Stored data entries
- - -

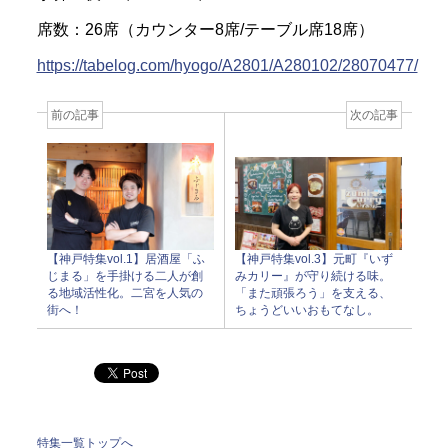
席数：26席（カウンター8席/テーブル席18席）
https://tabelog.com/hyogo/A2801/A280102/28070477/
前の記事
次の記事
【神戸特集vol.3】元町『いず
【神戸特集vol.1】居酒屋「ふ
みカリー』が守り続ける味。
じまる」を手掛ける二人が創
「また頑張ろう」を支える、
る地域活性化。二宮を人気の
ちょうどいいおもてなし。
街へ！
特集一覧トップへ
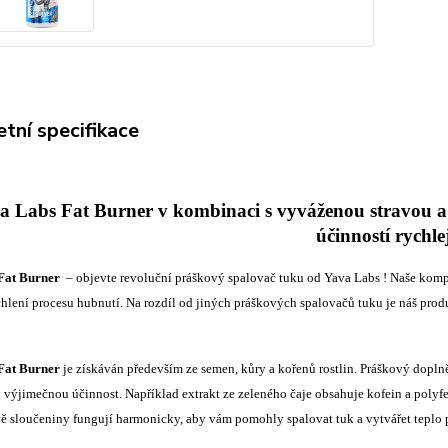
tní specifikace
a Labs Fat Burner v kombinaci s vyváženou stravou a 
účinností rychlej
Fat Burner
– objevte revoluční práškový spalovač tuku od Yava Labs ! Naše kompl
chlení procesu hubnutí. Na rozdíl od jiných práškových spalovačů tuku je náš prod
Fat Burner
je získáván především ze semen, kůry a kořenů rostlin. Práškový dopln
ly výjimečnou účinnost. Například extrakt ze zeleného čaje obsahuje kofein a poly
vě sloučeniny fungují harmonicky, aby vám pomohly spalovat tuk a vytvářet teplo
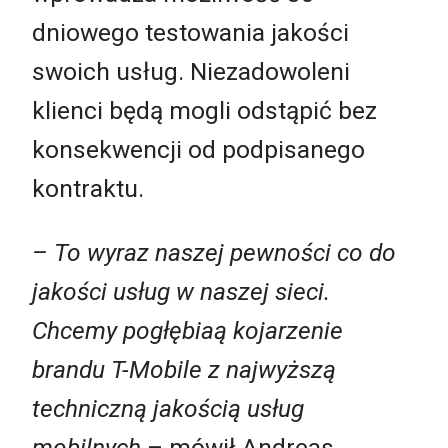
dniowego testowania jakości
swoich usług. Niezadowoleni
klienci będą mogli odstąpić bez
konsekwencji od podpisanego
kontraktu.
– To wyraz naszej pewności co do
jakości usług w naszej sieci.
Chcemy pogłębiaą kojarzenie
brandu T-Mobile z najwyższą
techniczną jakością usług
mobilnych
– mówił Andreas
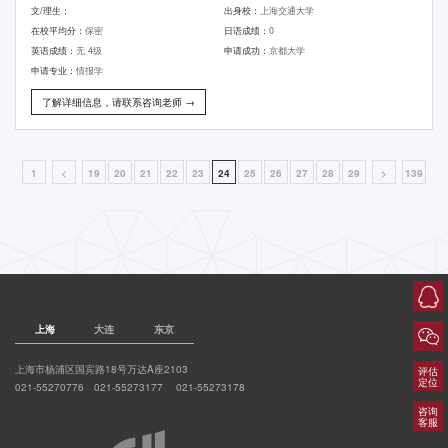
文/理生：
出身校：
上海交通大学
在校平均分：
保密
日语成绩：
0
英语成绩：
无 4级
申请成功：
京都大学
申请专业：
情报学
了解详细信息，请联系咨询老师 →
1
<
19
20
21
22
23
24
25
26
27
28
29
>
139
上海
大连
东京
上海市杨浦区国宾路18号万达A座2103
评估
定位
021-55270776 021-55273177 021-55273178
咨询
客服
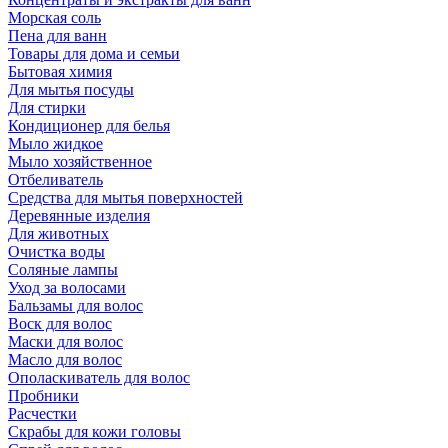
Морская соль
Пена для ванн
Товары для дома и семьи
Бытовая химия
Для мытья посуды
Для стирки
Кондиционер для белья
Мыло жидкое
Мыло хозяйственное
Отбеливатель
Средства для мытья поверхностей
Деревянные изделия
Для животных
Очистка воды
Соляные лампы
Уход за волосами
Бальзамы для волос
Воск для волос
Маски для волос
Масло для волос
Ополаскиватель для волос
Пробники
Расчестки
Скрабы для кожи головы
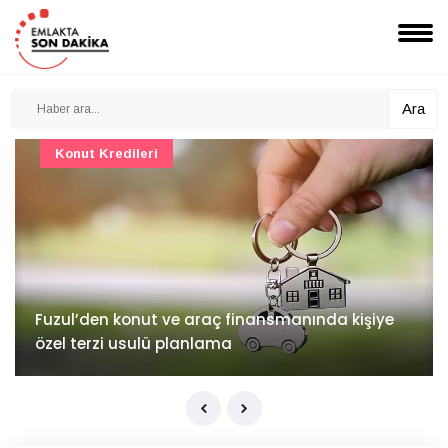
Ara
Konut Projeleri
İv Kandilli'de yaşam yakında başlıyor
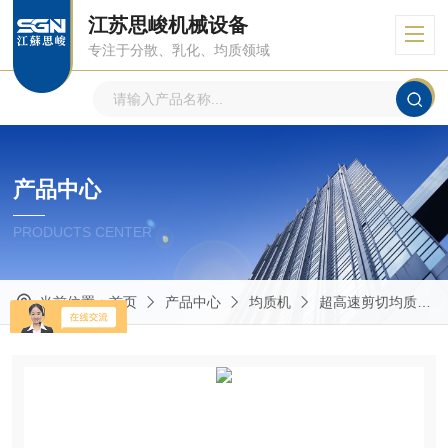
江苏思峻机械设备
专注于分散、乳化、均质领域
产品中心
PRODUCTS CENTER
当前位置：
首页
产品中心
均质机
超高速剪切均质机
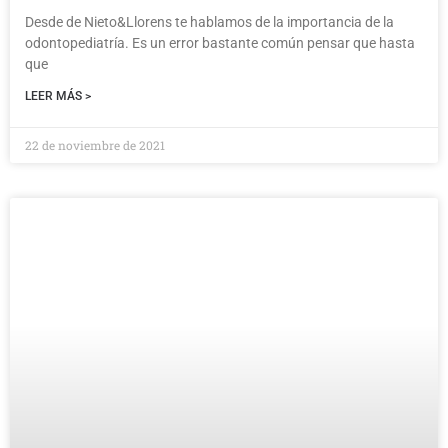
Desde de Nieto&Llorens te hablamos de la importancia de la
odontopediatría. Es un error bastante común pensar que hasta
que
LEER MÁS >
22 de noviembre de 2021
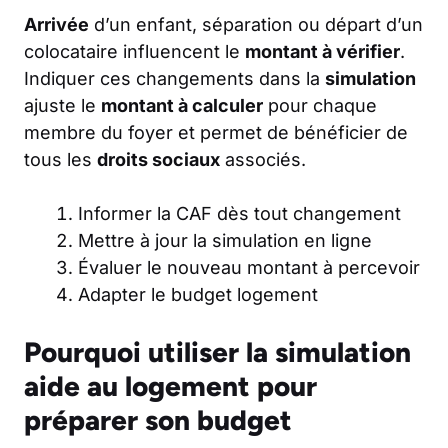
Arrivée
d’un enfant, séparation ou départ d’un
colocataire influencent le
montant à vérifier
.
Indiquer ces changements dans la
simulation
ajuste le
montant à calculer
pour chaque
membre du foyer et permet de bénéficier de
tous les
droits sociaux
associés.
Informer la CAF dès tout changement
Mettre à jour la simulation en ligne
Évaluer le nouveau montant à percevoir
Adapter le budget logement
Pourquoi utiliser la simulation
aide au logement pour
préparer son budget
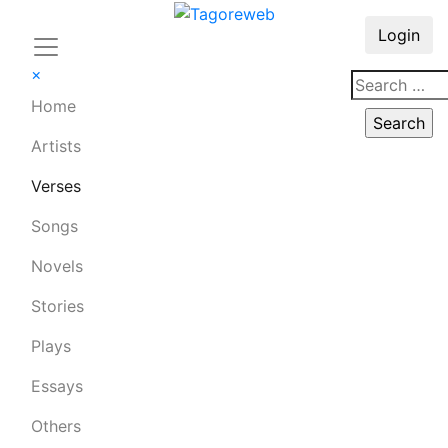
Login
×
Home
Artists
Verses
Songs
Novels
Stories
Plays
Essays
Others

- - -

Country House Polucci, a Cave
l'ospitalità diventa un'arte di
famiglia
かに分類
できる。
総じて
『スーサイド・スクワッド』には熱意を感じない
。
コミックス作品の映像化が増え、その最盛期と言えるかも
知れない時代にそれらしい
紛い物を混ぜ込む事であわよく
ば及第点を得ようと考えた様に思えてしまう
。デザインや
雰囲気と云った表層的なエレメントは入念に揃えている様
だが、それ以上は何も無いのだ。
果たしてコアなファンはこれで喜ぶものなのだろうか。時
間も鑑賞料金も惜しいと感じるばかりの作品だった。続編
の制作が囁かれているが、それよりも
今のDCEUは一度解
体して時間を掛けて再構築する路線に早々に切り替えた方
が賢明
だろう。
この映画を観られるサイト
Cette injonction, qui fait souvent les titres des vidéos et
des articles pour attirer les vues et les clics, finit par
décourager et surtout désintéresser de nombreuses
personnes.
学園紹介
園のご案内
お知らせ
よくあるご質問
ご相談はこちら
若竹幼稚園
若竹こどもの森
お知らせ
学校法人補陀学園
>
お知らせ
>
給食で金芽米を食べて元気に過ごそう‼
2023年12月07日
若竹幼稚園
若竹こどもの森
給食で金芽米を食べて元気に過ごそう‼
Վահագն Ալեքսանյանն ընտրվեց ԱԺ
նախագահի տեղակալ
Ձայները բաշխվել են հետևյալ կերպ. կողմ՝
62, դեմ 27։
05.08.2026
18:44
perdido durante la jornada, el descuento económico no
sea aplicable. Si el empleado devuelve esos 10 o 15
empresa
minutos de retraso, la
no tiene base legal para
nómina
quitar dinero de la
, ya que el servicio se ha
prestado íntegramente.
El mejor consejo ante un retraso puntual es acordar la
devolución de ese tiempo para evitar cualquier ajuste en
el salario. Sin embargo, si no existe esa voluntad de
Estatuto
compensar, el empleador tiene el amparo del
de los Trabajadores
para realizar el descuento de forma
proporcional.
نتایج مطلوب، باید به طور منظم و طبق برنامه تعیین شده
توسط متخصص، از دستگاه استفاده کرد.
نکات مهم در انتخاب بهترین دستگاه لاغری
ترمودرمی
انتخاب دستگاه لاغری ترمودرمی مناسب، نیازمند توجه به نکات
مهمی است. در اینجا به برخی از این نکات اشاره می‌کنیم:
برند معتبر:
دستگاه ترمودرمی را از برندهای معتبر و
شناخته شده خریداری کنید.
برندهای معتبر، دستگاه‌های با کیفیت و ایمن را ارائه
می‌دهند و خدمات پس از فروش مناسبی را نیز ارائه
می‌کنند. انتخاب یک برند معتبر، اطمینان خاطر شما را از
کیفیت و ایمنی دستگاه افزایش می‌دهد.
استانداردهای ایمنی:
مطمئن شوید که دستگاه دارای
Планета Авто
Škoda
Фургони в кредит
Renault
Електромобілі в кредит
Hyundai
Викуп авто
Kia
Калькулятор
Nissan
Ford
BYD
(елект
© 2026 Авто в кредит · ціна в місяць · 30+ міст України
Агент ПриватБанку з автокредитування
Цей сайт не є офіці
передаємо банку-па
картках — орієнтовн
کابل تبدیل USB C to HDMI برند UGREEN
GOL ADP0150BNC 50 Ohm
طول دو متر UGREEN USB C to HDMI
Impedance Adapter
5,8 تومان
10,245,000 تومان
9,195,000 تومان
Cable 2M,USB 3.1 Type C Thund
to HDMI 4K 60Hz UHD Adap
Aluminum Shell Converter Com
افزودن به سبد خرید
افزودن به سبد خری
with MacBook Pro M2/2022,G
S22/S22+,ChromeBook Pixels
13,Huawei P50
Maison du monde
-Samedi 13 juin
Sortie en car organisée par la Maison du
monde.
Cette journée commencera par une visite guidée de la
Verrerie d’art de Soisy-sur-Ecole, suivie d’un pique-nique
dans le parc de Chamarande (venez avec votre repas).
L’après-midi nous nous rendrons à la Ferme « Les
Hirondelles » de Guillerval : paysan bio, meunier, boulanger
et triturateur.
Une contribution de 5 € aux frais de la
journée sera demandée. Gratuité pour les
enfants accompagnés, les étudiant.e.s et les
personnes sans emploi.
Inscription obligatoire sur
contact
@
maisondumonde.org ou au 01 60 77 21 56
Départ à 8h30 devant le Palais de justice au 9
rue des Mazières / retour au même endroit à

- - -

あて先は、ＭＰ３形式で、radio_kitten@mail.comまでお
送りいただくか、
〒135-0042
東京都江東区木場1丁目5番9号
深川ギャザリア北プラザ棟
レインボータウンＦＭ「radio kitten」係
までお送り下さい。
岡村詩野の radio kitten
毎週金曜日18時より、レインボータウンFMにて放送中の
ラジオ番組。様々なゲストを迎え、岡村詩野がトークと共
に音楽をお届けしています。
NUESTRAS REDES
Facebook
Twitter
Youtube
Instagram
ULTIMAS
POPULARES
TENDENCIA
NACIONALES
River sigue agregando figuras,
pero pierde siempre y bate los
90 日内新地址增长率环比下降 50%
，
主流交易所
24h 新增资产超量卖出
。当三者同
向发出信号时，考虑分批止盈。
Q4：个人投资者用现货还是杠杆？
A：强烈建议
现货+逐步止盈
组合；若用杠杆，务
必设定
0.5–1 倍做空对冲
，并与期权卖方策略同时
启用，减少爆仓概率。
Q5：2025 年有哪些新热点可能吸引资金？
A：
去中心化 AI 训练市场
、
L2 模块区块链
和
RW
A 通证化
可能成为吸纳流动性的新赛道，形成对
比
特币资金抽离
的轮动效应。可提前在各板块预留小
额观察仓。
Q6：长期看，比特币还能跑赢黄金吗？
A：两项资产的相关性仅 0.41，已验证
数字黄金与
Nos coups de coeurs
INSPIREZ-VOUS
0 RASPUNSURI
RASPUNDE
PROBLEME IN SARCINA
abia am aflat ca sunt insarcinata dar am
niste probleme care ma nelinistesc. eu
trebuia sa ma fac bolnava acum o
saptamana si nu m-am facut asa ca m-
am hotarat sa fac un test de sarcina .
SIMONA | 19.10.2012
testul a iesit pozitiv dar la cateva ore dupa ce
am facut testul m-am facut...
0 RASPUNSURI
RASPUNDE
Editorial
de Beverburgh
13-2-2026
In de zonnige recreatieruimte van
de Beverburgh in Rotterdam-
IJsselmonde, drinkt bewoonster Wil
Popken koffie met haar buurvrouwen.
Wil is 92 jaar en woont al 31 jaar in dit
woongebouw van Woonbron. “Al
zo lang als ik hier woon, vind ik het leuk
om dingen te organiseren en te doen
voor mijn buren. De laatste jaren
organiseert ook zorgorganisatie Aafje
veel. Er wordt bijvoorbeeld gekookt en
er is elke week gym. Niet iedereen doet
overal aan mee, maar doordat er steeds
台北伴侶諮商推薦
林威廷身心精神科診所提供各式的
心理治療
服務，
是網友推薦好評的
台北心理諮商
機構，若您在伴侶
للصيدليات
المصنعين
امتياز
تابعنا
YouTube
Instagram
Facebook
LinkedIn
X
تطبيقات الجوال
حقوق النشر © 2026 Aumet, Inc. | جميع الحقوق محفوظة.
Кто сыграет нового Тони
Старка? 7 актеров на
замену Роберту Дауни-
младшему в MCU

- - -

Please state how many lines in the records contain the word "logement", and give only that number.

2